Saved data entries
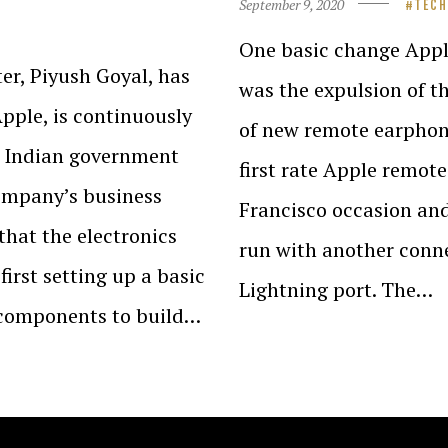
September 9, 2020
TEC
One basic change Appl
er, Piyush Goyal, has
was the expulsion of t
pple, is continuously
of new remote earphon
he Indian government
first rate Apple remot
company’s business
Francisco occasion an
 that the electronics
run with another connec
first setting up a basic
Lightning port. The…
s components to build…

> [What the task asks]
Only the last part of the entries above is needed: please copy the line with "Francisco occasion an" and each line after it exactly.

> [Answer for the task]
Francisco occasion an
 that the electronics
run with another connec
first setting up a basic
Lightning port. The…
s components to build…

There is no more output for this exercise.